Na biblioteca dei-me conta das muitas necessidades, nomeadamente:

Dicionários de Português – Inglês – Português
Dicionário de Português – Francês – Português
Livros de Filosofia 11º e 12º ano
Livros de Biologia 11º e 12º ano
Livros de matemática todos os anos
Além de como já referi antes quase todo o material escolar.

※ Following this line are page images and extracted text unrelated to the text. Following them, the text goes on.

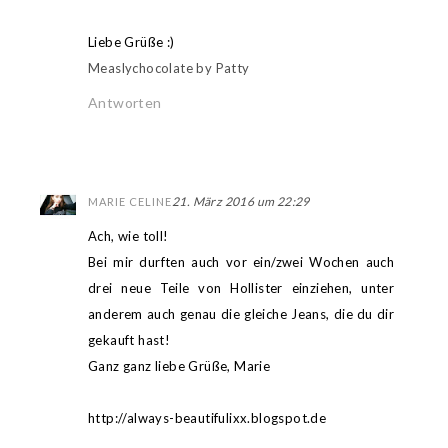
Liebe Grüße :)
Measlychocolate by Patty
Antworten
21. März 2016 um 22:29
MARIE CELINE
Ach, wie toll!
Bei mir durften auch vor ein/zwei Wochen auch
drei neue Teile von Hollister einziehen, unter
anderem auch genau die gleiche Jeans, die du dir
gekauft hast!
Ganz ganz liebe Grüße, Marie
http://always-beautifulixx.blogspot.de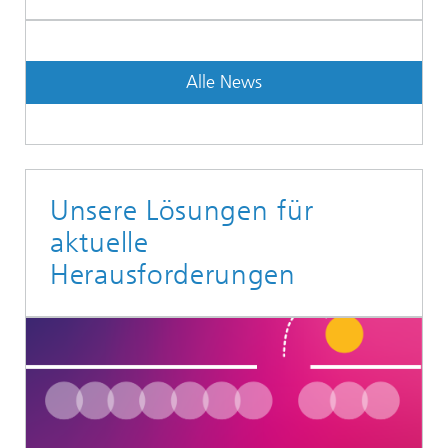
Alle News
Unsere Lösungen für
aktuelle
Herausforderungen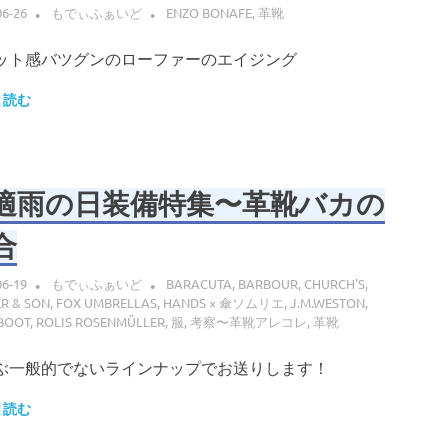
06-26
もでぃふぁいど
ENZO BONAFE
,
革靴
ット感バツグンのローファーのエイジング
と読む
適雨の日装備特集〜革靴バカの
合
06-19
もでぃふぁいど
BARACUTA
,
BARBOUR
,
CHURCH'S
,
R & SON
,
FOX UMBRELLAS
,
HANDS × 傘ソムリエ
,
J.M.WESTON
,
BOOT
,
ROLIS ROSENMÜLLER
,
服
,
考察〜革靴アレコレ
,
革靴
ぶ一般的でないラインナップでお送りします！
と読む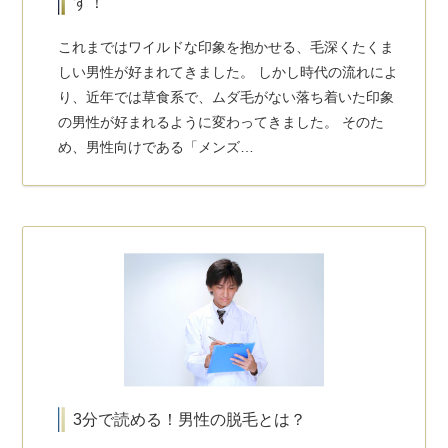
す！
これまではワイルドな印象を抱かせる、毛深くたくま
しい男性が好まれてきました。 しかし時代の流れによ
り、近年では草食系で、ムダ毛がない落ち着いた印象
の男性が好まれるように変わってきました。 そのた
め、男性向けである「メンズ…
3分で読める！男性の脱毛とは？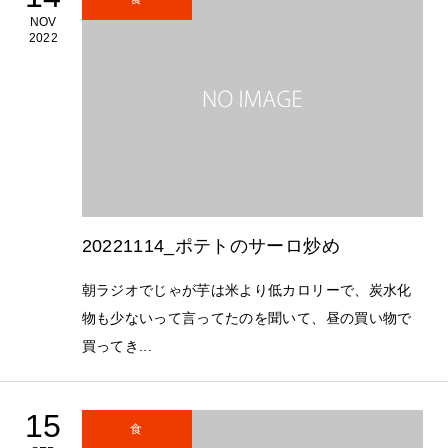
NOV
2022
20221114_ポテトのサーロ炒め
朝ラジオでじゃが芋は米より低カロリーで、炭水化
物も少ないって言ってたのを聞いて、昼の買い物で
買ってき...
15
食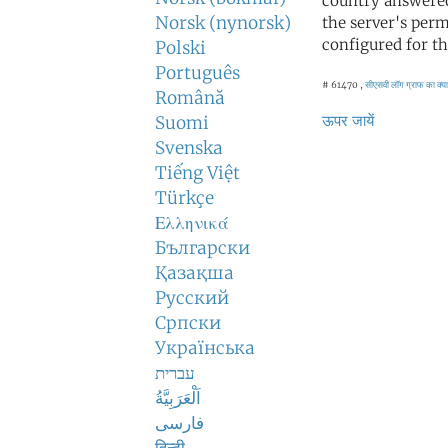
country answered
Norsk (nynorsk)
the server's perm
configured for th
Polski
Português
# 61470 ,
सीएसवी लॉग
ग्राफ का क्य
Română
ऊपर जायें
Suomi
Svenska
Tiếng Việt
Türkçe
Ελληνικά
Български
Қазақша
Русский
Српски
Українська
עברית
اَلْعَرَبِيَّةُ
فارسی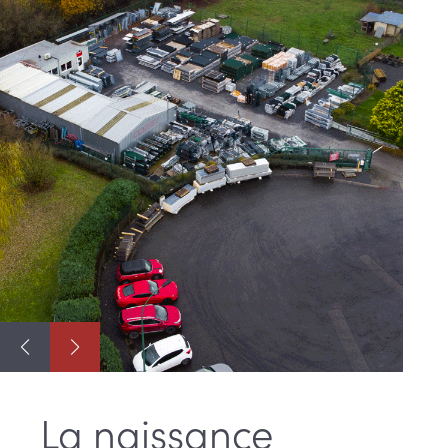
La naissance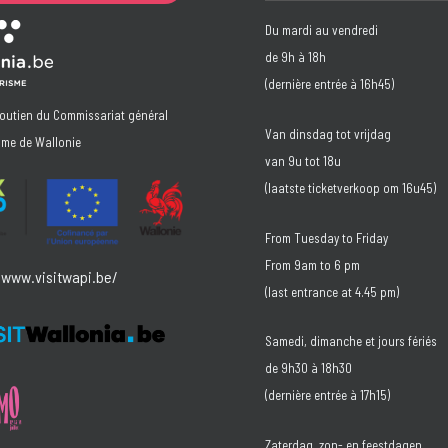
Du mardi au vendredi
de 9h à 18h
(dernière entrée à 16h45)
soutien du Commissariat général
Van dinsdag tot vrijdag
sme de Wallonie
van 9u tot 18u
(laatste ticketverkoop om 16u45)
From Tuesday to Friday
From 9am to 6 pm
/www.visitwapi.be/
(last entrance at 4.45 pm)
Samedi, dimanche et jours fériés
de 9h30 à 18h30
(dernière entrée à 17h15)
Zaterdag, zon- en feestdagen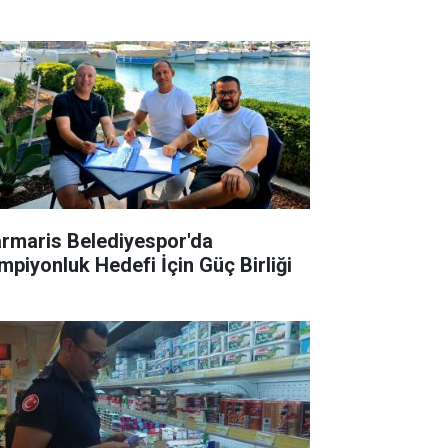
rmaris Belediyespor'da
mpiyonluk Hedefi İçin Güç Birliği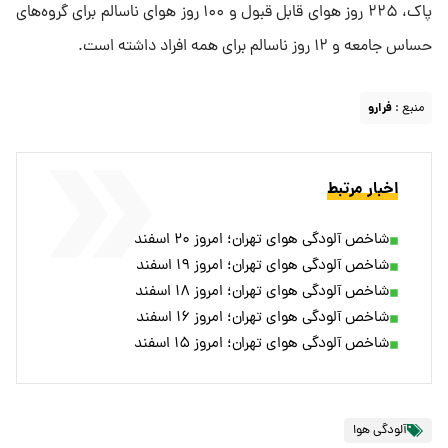
پاک، ۲۲۵ روز هوای قابل قبول و ۱۰۰ روز هوای ناسالم برای گروه‌های
حساس جامعه و ۱۲ روز ناسالم برای همه افراد داشته است.
منبع :
فرارو
اخبار مرتبط
شاخص آلودگی هوای تهران؛ امروز ۲۰ اسفند
شاخص آلودگی هوای تهران؛ امروز ۱۹ اسفند
شاخص آلودگی هوای تهران؛ امروز ۱۸ اسفند
شاخص آلودگی هوای تهران؛ امروز ۱۶ اسفند
شاخص آلودگی هوای تهران؛ امروز ۱۵ اسفند
آلودگی هوا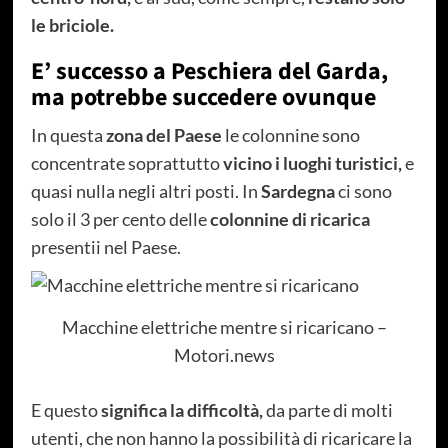
le briciole.
E’ successo a Peschiera del Garda,
ma potrebbe succedere ovunque
In questa
zona del Paese
le colonnine sono
concentrate soprattutto
vicino i luoghi turistici,
e
quasi nulla negli altri posti. In
Sardegna
ci sono
solo il 3 per cento delle
colonnine di ricarica
presentii nel Paese.
Macchine elettriche mentre si ricaricano –
Motori.news
E questo
significa la difficoltà,
da parte di molti
utenti, che non hanno la possibilità di ricaricare la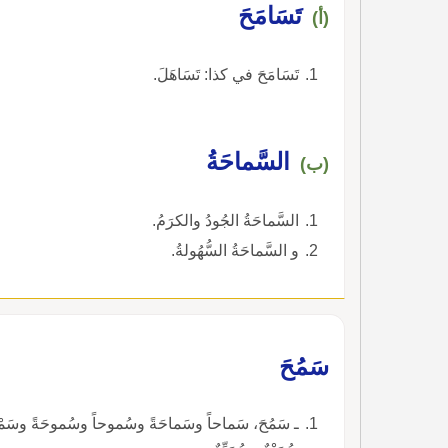
تَسَامَحَ
(أ)
تَسَامَحَ في كذا: تَسَاهَلَ.
السَّماحَةُ
(ب)
السَّماحَةُ الجُودُ والكرَمُ.
و السَّماحَةُ السُّهُولةُ.
سَمُحَ
ـ سَمُحَ، سَماحاً وسَماحَةً وسُموحاً وسُموحَةً وسَمْحاً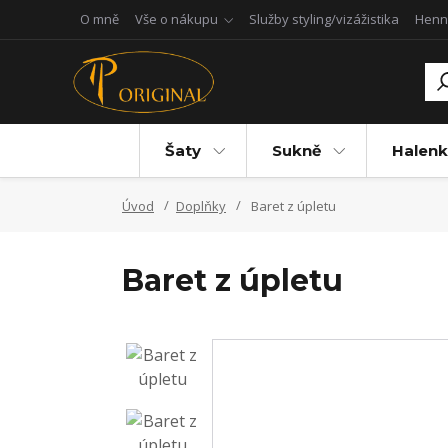
O mně
Vše o nákupu
Služby styling/vizážistika
Henn
Šaty
Sukně
Halenk
Úvod
Doplňky
Baret z úpletu
Baret z úpletu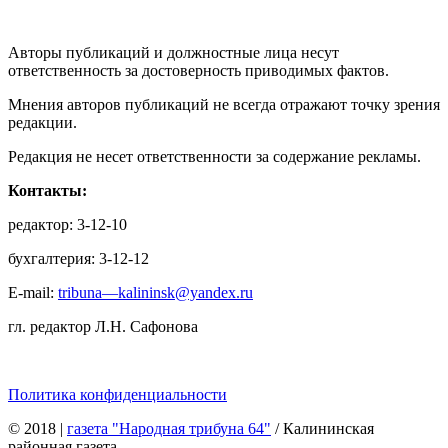
Авторы публикаций и должностные лица несут
ответственность за достоверность приводимых фактов.
Мнения авторов публикаций не всегда отражают точку зрения
редакции.
Редакция не несет ответственности за содержание рекламы.
Контакты:
редактор: 3-12-10
бухгалтерия: 3-12-12
E-mail:
tribuna—kalininsk@yandex.ru
гл. редактор Л.Н. Сафонова
Политика конфиденциальности
© 2018
|
газета "Народная трибуна 64"
/ Калининская
районная газета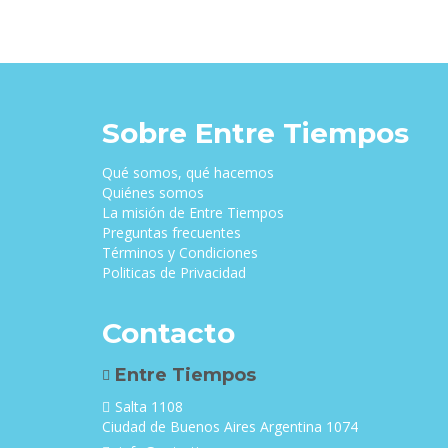
era:
es:
$35,000.00.
$33,000.00.
Sobre Entre Tiempos
Qué somos, qué hacemos
Quiénes somos
La misión de Entre Tiempos
Preguntas frecuentes
Términos y Condiciones
Politicas de Privacidad
Contacto
Entre Tiempos
Salta 1108
Ciudad de Buenos Aires Argentina 1074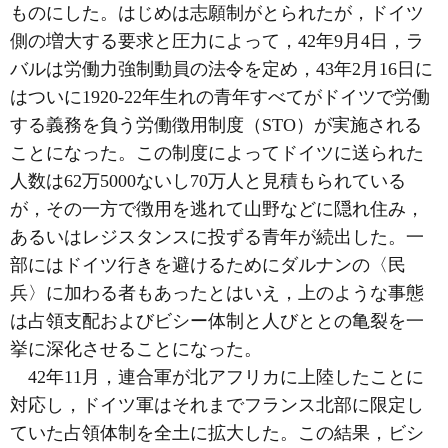
ものにした。はじめは志願制がとられたが，ドイツ
側の増大する要求と圧力によって，42年9月4日，ラ
バルは労働力強制動員の法令を定め，43年2月16日に
はついに1920-22年生れの青年すべてがドイツで労働
する義務を負う労働徴用制度（STO）が実施される
ことになった。この制度によってドイツに送られた
人数は62万5000ないし70万人と見積もられている
が，その一方で徴用を逃れて山野などに隠れ住み，
あるいはレジスタンスに投ずる青年が続出した。一
部にはドイツ行きを避けるためにダルナンの〈民
兵〉に加わる者もあったとはいえ，上のような事態
は占領支配およびビシー体制と人びととの亀裂を一
挙に深化させることになった。
42年11月，連合軍が北アフリカに上陸したことに
対応し，ドイツ軍はそれまでフランス北部に限定し
ていた占領体制を全土に拡大した。この結果，ビシ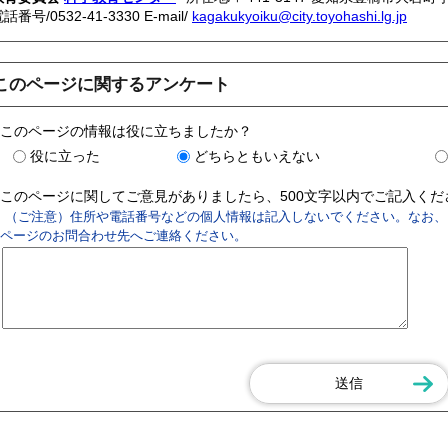
電話番号/
0532-41-3330
E-mail/
kagakukyoiku@city.toyohashi.lg.jp
このページに関するアンケート
このページの情報は役に立ちましたか？
役に立った
どちらともいえない
このページに関してご意見がありましたら、500文字以内でご記入く
（ご注意）住所や電話番号などの個人情報は記入しないでください。なお、
ページのお問合わせ先へご連絡ください。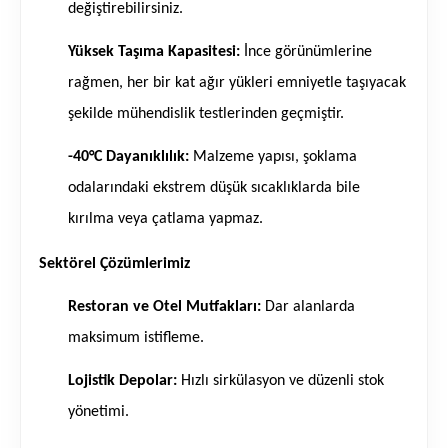
değiştirebilirsiniz.
Yüksek Taşıma Kapasitesi:
İnce görünümlerine
rağmen, her bir kat ağır yükleri emniyetle taşıyacak
şekilde mühendislik testlerinden geçmiştir.
-40°C Dayanıklılık:
Malzeme yapısı, şoklama
odalarındaki ekstrem düşük sıcaklıklarda bile
kırılma veya çatlama yapmaz.
Sektörel Çözümlerimiz
Restoran ve Otel Mutfakları:
Dar alanlarda
maksimum istifleme.
Lojistik Depolar:
Hızlı sirkülasyon ve düzenli stok
yönetimi.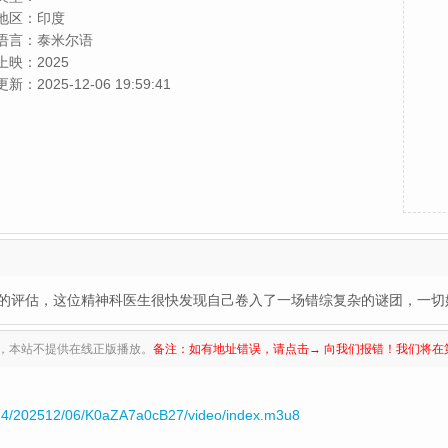
地区：
印度
语言：
泰米尔语
上映：
2025
更新：
2025-12-06 19:59:41
的评估，这位精神科医生很快发现自己卷入了一场错综复杂的谜团，一切
，本站不提供在线正版播放。
备注：如有地址错误，请点击→ 向我们报错！我们将在
14/202512/06/K0aZA7a0cB27/video/index.m3u8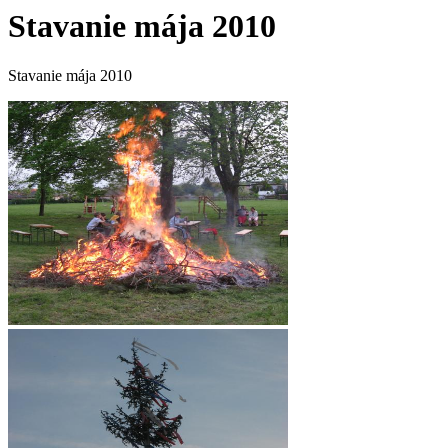
Stavanie mája 2010
Stavanie mája 2010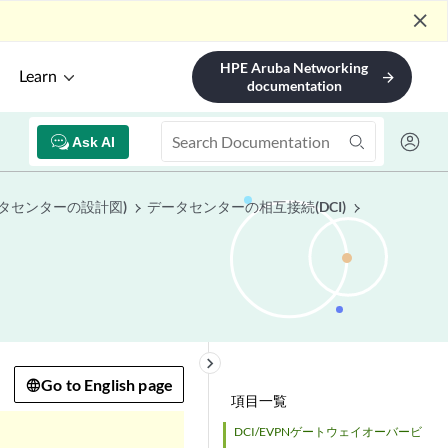
close
HPE Aruba Networking
Learn
arrow_forward
documentation
Ask AI
タセンターの設計図)
データセンターの相互接続(DCI)
keyboard_arrow_right
Go to English page
項目一覧
DCI/EVPNゲートウェイオーバービ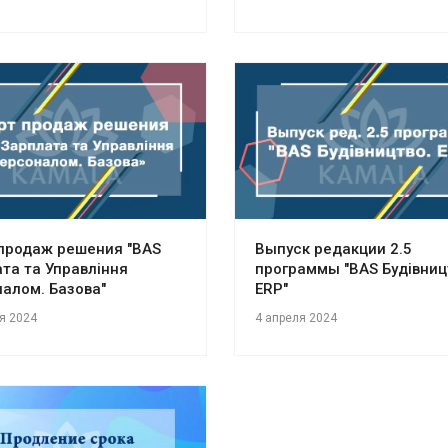
продаж решения "BAS
Выпуск редакции 2.5
та та Управління
программы "BAS Будівниц
алом. Базова"
ERP"
я 2024
4 апреля 2024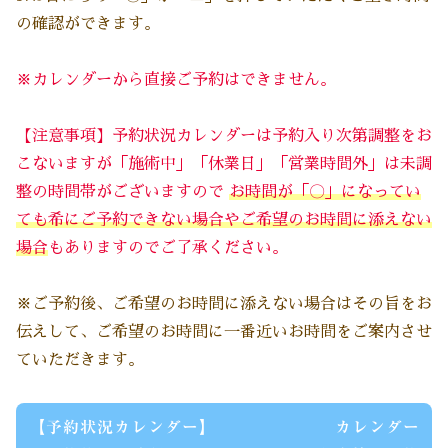
の確認ができます。
※カレンダーから直接ご予約はできません。
【注意事項】予約状況カレンダーは予約入り次第調整をお
こないますが「施術中」「休業日」「営業時間外」は未調
整の時間帯がございますので
お時間が「〇」になってい
ても希にご予約できない場合
や
ご希望のお時間に添えない
場合
もありますのでご了承ください
。
※ご予約後、ご希望のお時間に添えない場合はその旨をお
伝えして、ご希望のお時間に一番近いお時間をご案内させ
ていただきます。
【予約状況カレンダー】 カレンダー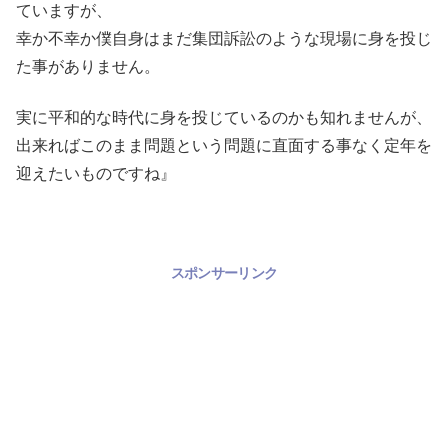
ていますが、
幸か不幸か僕自身はまだ集団訴訟のような現場に身を投じ
た事がありません。
実に平和的な時代に身を投じているのかも知れませんが、
出来ればこのまま問題という問題に直面する事なく定年を
迎えたいものですね』
スポンサーリンク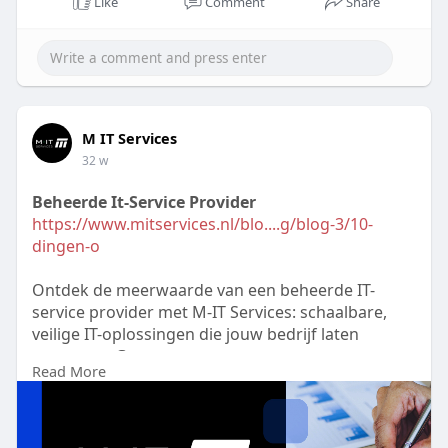
Like
Comment
Share
#onlinebackupszijnbeterdanonsitebackups
M IT Services
32 w
Beheerde It-Service Provider
https://www.mitservices.nl/blo....g/blog-3/10-
dingen-o
Ontdek de meerwaarde van een beheerde IT-
service provider met M-IT Services: schaalbare,
veilige IT-oplossingen die jouw bedrijf laten
presteren. Geen zorgen meer over systemen.
Read More
Neem contact op!
#beheerdeitserviceprovider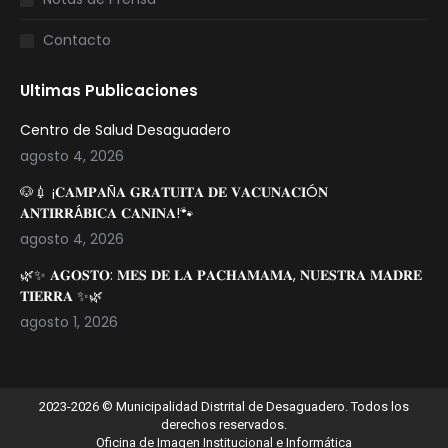
Contacto
Ultimas Publicaciones
Centro de Salud Desaguadero
agosto 4, 2026
🐶💉 ¡𝐂𝐀𝐌𝐏𝐀Ñ𝐀 𝐆𝐑𝐀𝐓𝐔𝐈𝐓𝐀 𝐃𝐄 𝐕𝐀𝐂𝐔𝐍𝐀𝐂𝐈Ó𝐍
𝐀𝐍𝐓𝐈𝐑𝐑Á𝐁𝐈𝐂𝐀 𝐂𝐀𝐍𝐈𝐍𝐀!🐾
agosto 4, 2026
🌿✨ 𝐀𝐆𝐎𝐒𝐓𝐎: 𝐌𝐄𝐒 𝐃𝐄 𝐋𝐀 𝐏𝐀𝐂𝐇𝐀𝐌𝐀𝐌𝐀, 𝐍𝐔𝐄𝐒𝐓𝐑𝐀 𝐌𝐀𝐃𝐑𝐄
𝐓𝐈𝐄𝐑𝐑𝐀 ✨🌿
agosto 1, 2026
2023-2026 © Municipalidad Distrital de Desaguadero. Todos los
derechos reservados.
Oficina de Imagen Institucional e Informática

A noite começava a cair e a lista de trabalhos e respetivas necessidades a aumentar, como iriamos transportar cimento, ferro, areia, vidros etc. para fazer face às reparações necessárias na Escola, e na casa principal. Tínhamos pela nossa frente o árduo trabalho de fazer um passeio de mais de 50 metros, carregar com pedra e fazer as cofragens, tínhamos muitos interruptores, lâmpadas, tomadas para mudar, até o ar condicionado e os computadores da secretaria tinham de sofrer reparações, além dos muitos vidros partidos, fechaduras e torneiras para substituir, e não se pense que era por vandalismo dos alunos, era tão só falta de manutenção por pessoal qualificado e das intempéries do clima ao longo dos anos.
A ansiedade de começar os trabalhos era evidente, alguns já tinham andado a preparar durante a tarde os muros que iriam ser pintados, outros já preparavam o terreno onde iria nascer o passeio, já não havia fome, foi necessário mais que uma vez a irmã Ana Paula, vir chamar o pessoal, o Barnabé, bem esse levava-nos a tantos sítios para ver o que fazia falta e eram tantos que já dava impressão de termos lá passado mais que uma vez, a lista era imensa, começávamos a ter algumas dúvidas; será que encontraríamos o material que queríamos? Será que tínhamos dinheiro que chegasse?
Foi com todas estas dúvidas que depois de tantas insistências da irmã Ana Paula nossa guia espiritual e até da irmã Palmira, responsável do Hospital, que nos sentamos á mesa para jantar.
Nesta noite e porque as crianças não tinham escola no dia seguinte, quisemos ser nós a brindá-los com uma pequena festa e animação, fazendo com que através do jogo escutista os inseríssemos nas brincadeiras, as jovens deliravam, começava a haver uma forte empatia, queriam saber tudo sobre nós, quem éramos? Porque viemos? O que fazíamos na nossa vida pessoal? Sei lá tantas coisas e tantas perguntas que às vezes era preciso ter certo cuidado, para não melindrar aquelas jovens, algumas delas tão já magoadas pela dura vida.
Como habitual, pouco depois das 22,30 o dia chegava ao fim, com as orações e uma última canção cada um recolhia aos seus aposentos, alguns ainda aproveitavam enquanto os cães não estavam soltos para fumar um último cigarro ou até para telefonar aos familiares.

Apesar de alguns e pequenos conflitos, já se notava uma certa alegria, por enfim estávamos a trabalhar prol daquela gente.